= Hattori Kazutada =

Hattori Kazutada (服部 一忠) was a samurai during Sengoku period in Japan. He was also known as Hattori Koheita (服部 小平太) and Hattori Unemenokami (服部 采女正).

Kazutada was born in Owari Province in central Japan. He started out as a page to Oda Nobunaga and fought as a pikeman against Imagawa Yoshimoto during the Battle of Okehazama in 1560. During the battle, Kazutada was the first of Nobunaga's men to mount a personal attack on Imagawa Yoshimoto, but received a sword cut across the legs and was about to be killed when Mōri Yoshikatsu came to his rescue and killed Yoshimoto. He was rewarded by Nobunaga for his role in the victory, but little is known about his subsequent service.

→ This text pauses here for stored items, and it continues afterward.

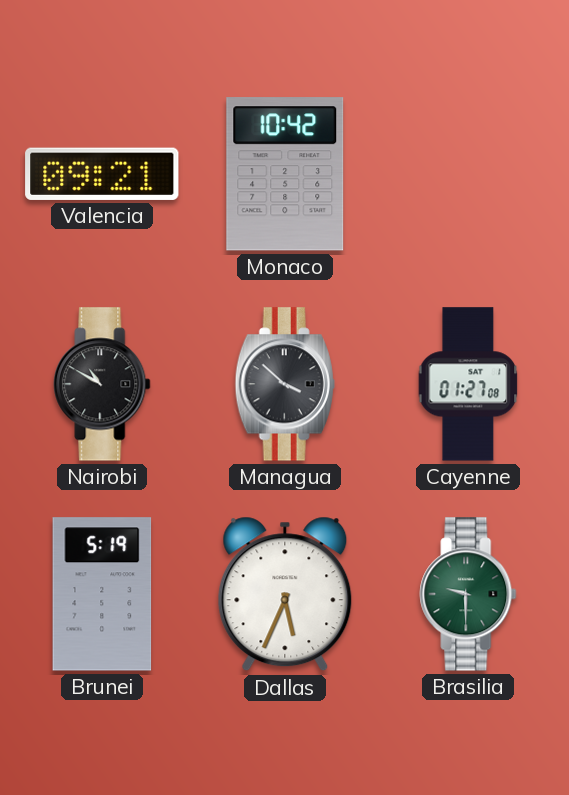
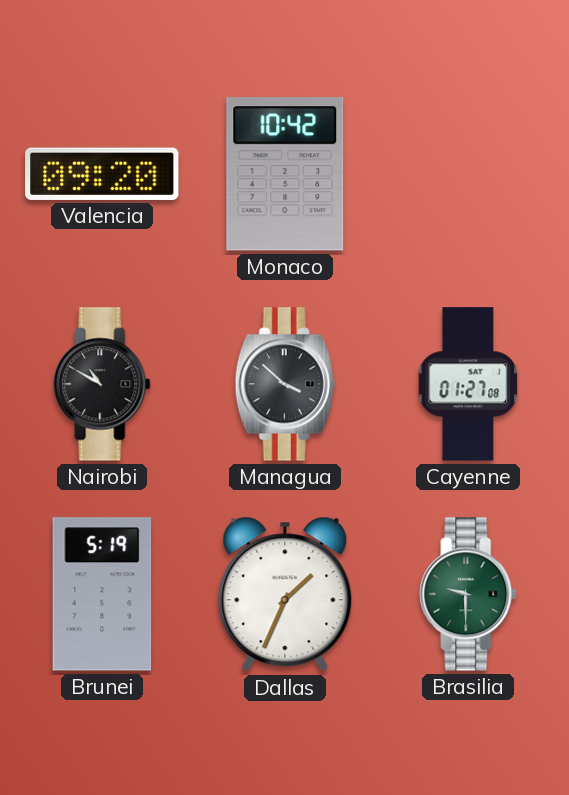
Valencia: 09:21 -> 09:20
Dallas: 5:34 -> 1:34
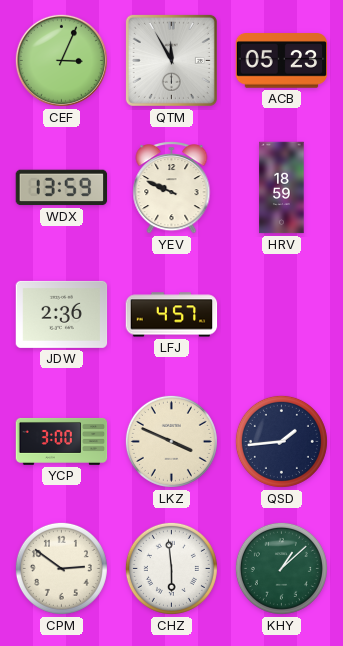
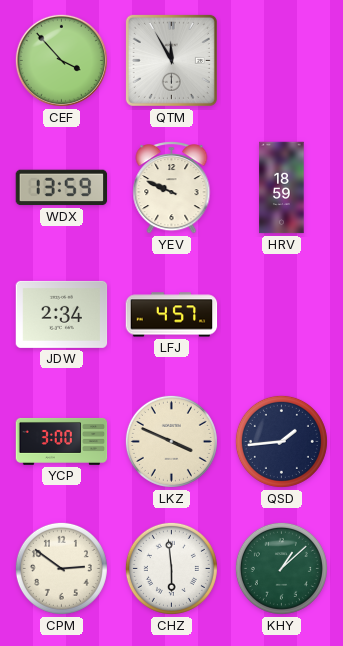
CEF: 3:04 -> 3:53
ACB: 05:23 -> none
JDW: 2:36 -> 2:34
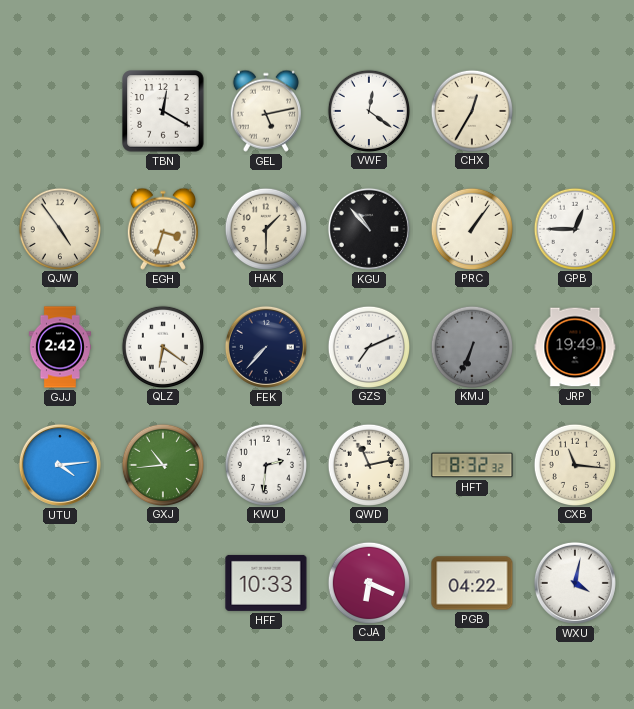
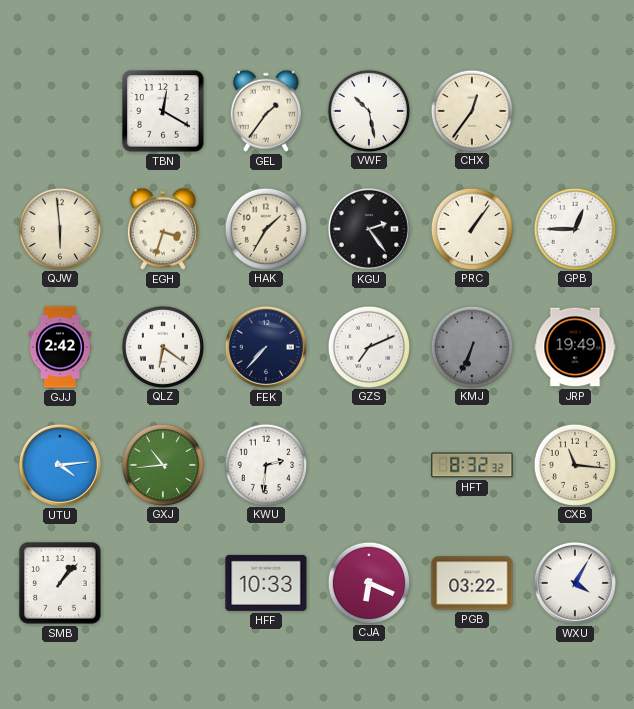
GEL: 5:13 -> 1:36
VWF: 12:21 -> 10:28
CHX: 12:35 -> 12:36
QJW: 4:54 -> 5:59
HAK: 1:30 -> 1:35
KGU: 10:53 -> 2:24
QWD: 11:13 -> none
SMB: none -> 1:07
PGB: 04:22 -> 03:22
WXU: 4:02 -> 4:05
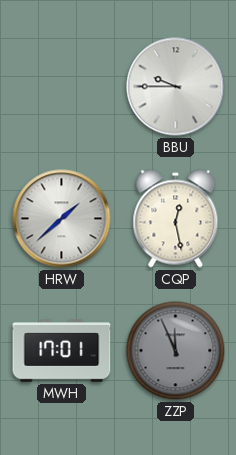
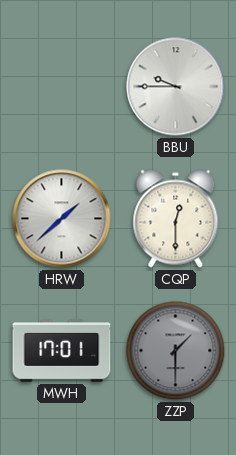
CQP: 12:28 -> 12:30
ZZP: 11:56 -> 1:30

After Nobunaga's assassination, he transferred his allegiance to Toyotomi Hideyoshi and was awarded with lower 5th court rank in 1585. Following the Battle of Odawara in 1590, he was awarded with Matsuzaka Castle in Ise Province, with revenues of 35,000 koku, and was appointed to assist Hideyoshi's proclaimed successor, Toyotomi Hidetsugu. He fought in the Bunroku Campaign in Korea (1592-1593), successfully taking the Korean capital of Seoul. He was subsequently purged with other supporters of Hidetsugu in 1595, and was forced to commit seppuku.